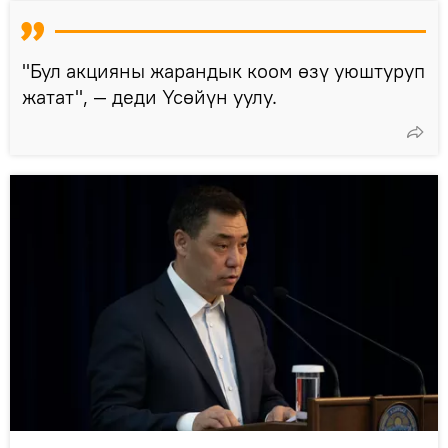
"Бул акцияны жарандык коом өзү уюштуруп
жатат", — деди Үсөйүн уулу.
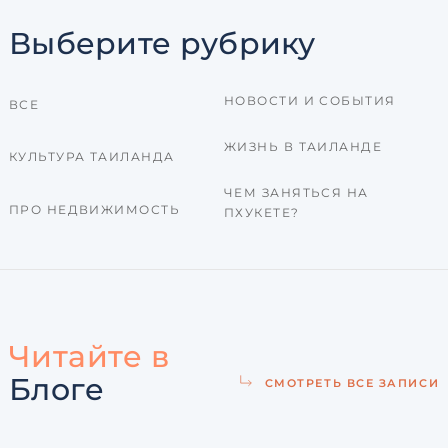
Выберите рубрику
НОВОСТИ И СОБЫТИЯ
ВСЕ
ЖИЗНЬ В ТАИЛАНДЕ
КУЛЬТУРА ТАИЛАНДА
ЧЕМ ЗАНЯТЬСЯ НА
ПРО НЕДВИЖИМОСТЬ
ПХУКЕТЕ?
Читайте в
Блоге
СМОТРЕТЬ ВСЕ ЗАПИСИ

→ Task item:
Should a picture appear among the entries, skip it and copy the rest exactly.

→ Task solution:
"Бул акцияны жарандык коом өзү уюштуруп
жатат", — деди Үсөйүн уулу.
Выберите рубрику
НОВОСТИ И СОБЫТИЯ
ВСЕ
ЖИЗНЬ В ТАИЛАНДЕ
КУЛЬТУРА ТАИЛАНДА
ЧЕМ ЗАНЯТЬСЯ НА
ПРО НЕДВИЖИМОСТЬ
ПХУКЕТЕ?
Читайте в
Блоге
СМОТРЕТЬ ВСЕ ЗАПИСИ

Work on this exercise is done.